## TASK ITEM
What is needed is an exact copy of the lines from the one containing "ty to connect highly compatible" through the final line of the material below.

## PROVIDED ENTRIES
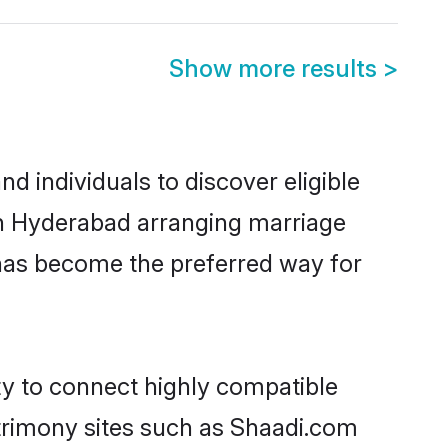
Show more results
>
 individuals to discover eligible
in Hyderabad arranging marriage
 has become the preferred way for
ty to connect highly compatible
atrimony sites such as Shaadi.com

## EXERCISE RESULT
ty to connect highly compatible
atrimony sites such as Shaadi.com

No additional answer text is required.